Megalodon Model Training

This page describes how to use Megalodon to prepare training data and train a new basecalling model using Taiyaki. For modified base data preparation and model training documentation see the modified base training documentation page.

Note

Preparation of training data via Megalodon requires a basecalling model that can produce valid reference mappings. If valid reference mappings using minimap2 cannot be produced for a set of reads, model training will not proceed successfully.

Data Preparation

To produce a training data (“mapped signal”) file the --outputs signal_mappings argument should be added to a Megalodon call. This will produce a signal_mappings.hdf5 file in the specified Megalodon output directory. For each read producing a valid reference mapping, this file contains a mapping between the raw signal and the mapped reference bases. This file can then be directly passed to the Taiyaki train_flipflop.py command for model training.

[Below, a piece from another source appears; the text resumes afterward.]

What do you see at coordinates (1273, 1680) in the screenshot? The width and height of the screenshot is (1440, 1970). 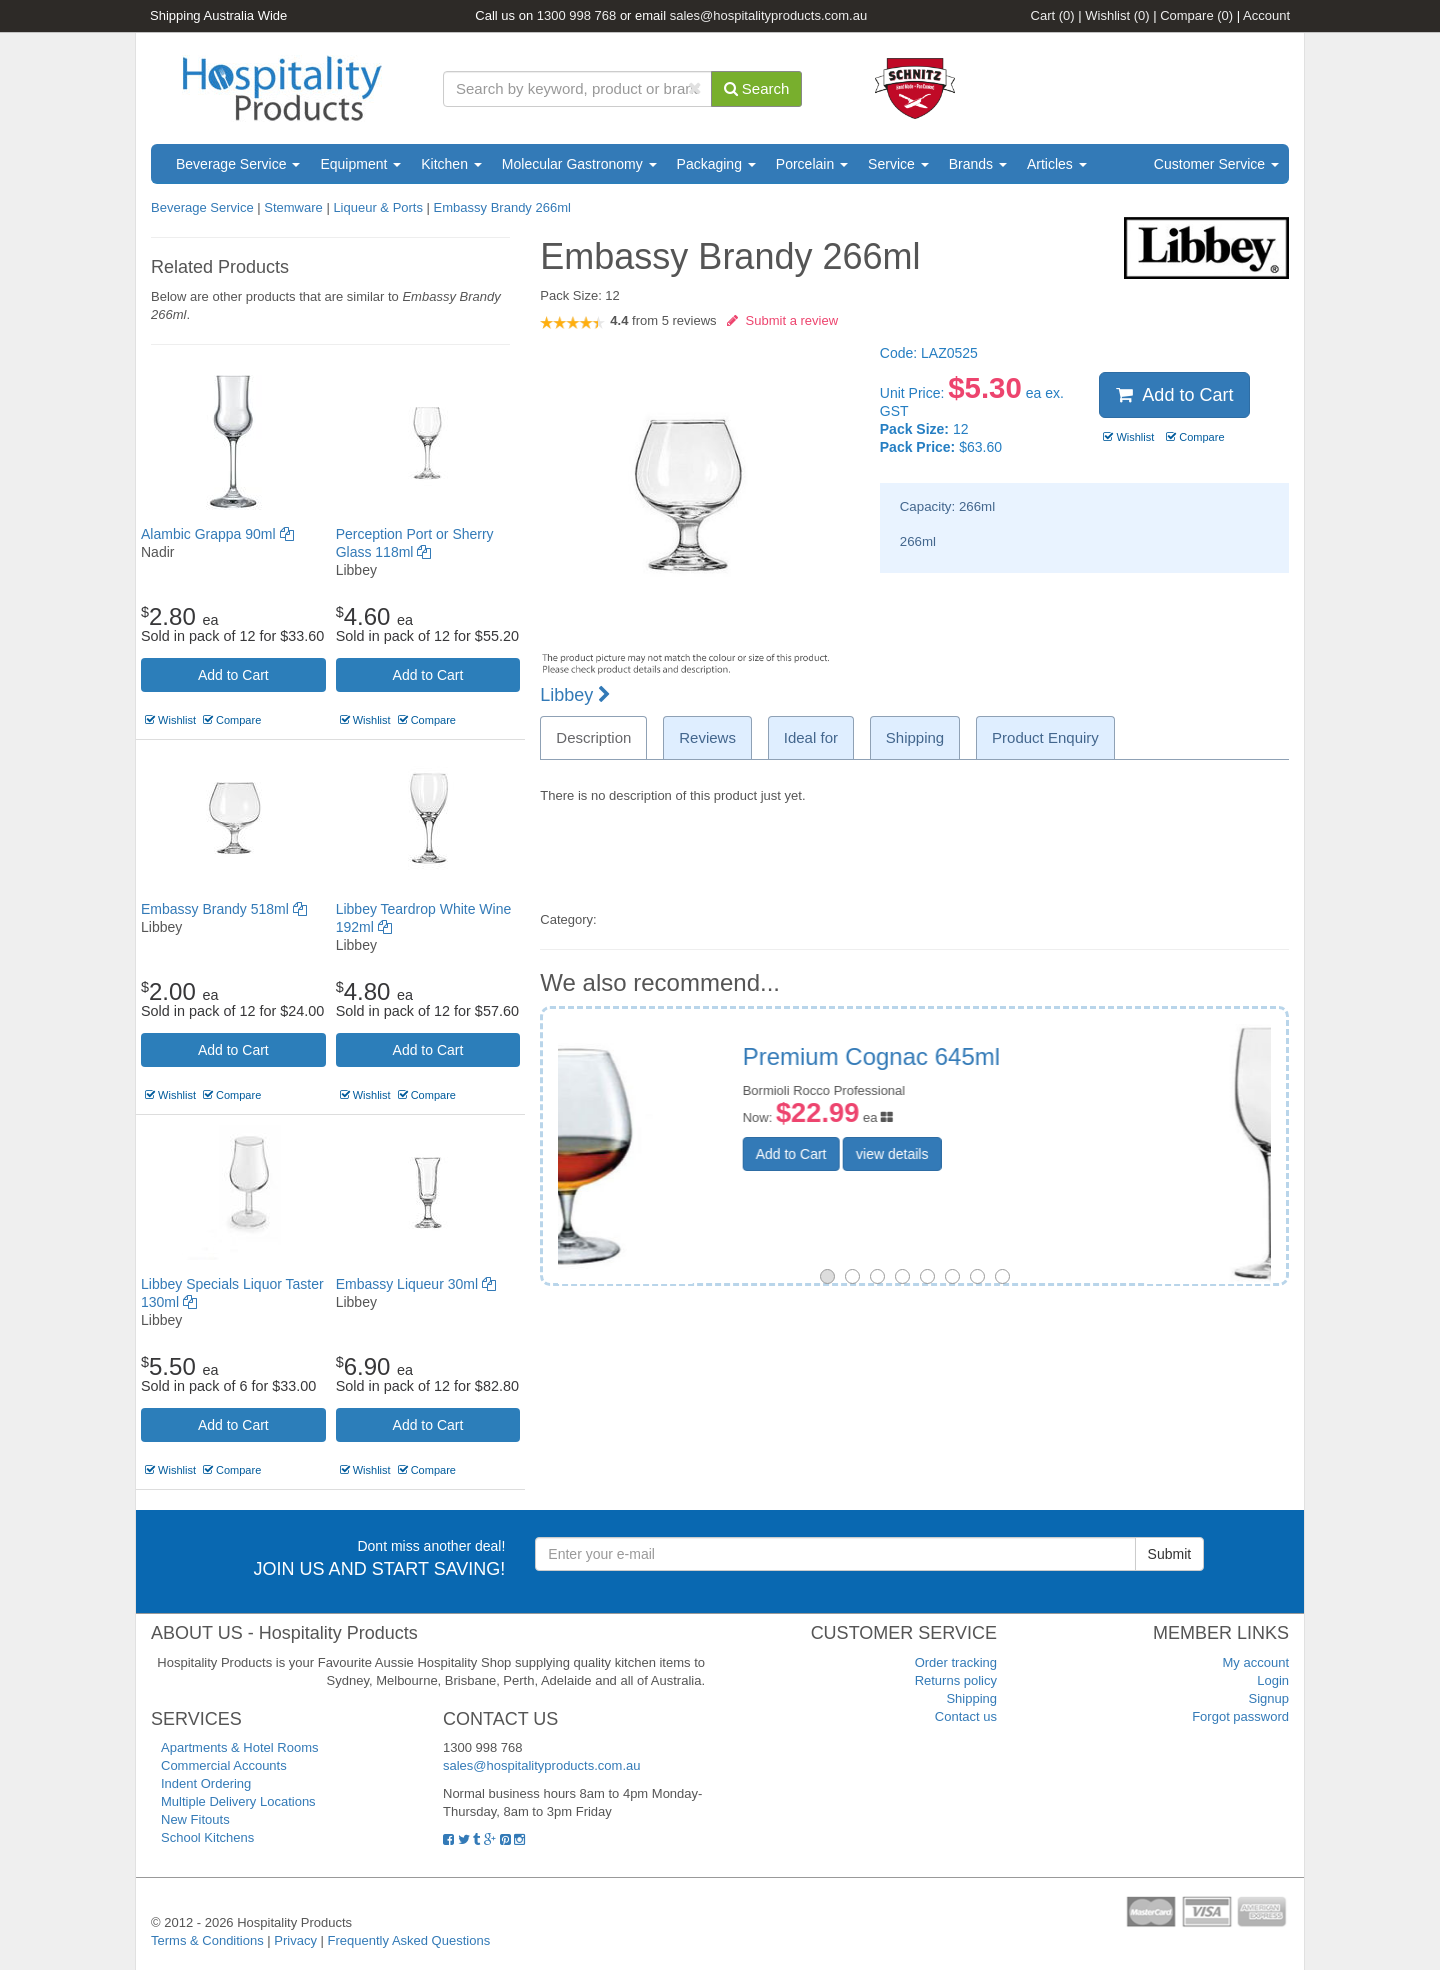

# run megalodon; output signal mappings
megalodon raw_fast5s/ \
    --outputs signal_mappings \
    --reference reference.fa \
    --devices 0 --processes 40

# run taiyaki training
train_flipflop.py ./taiyaki/models/mLstm_flipflop.py \
    megalodon_results/signal_mappings.hdf5 --device 0

Once training completes, the training/model_final.checkpoint contains the model. This can be converted to a guppy compatible model with the taiyaki/bin/dump_json.py script. A guppy config with appropriate settings should also be produced for new models.

Note

For optimal performance, it is recommended that the OMP_NUM_THREADS unix environment variable be set to 1 for the above Megalodon command and a larger value for the Taiyaki training command.

Signal Mapping Options

Several options are available to control the behavior of the signal_mappings output.

  • --ref-length-range

    • Only allow reads with a reference mapping length within this range into the output.

  • --ref-percent-identity-threshold

    • Only include reads with higher mapping percent identity in signal_mappings output.

  • --ref-percent-coverage-threshold

    • Only include reads with higher read alignment coverage in signal_mappings output.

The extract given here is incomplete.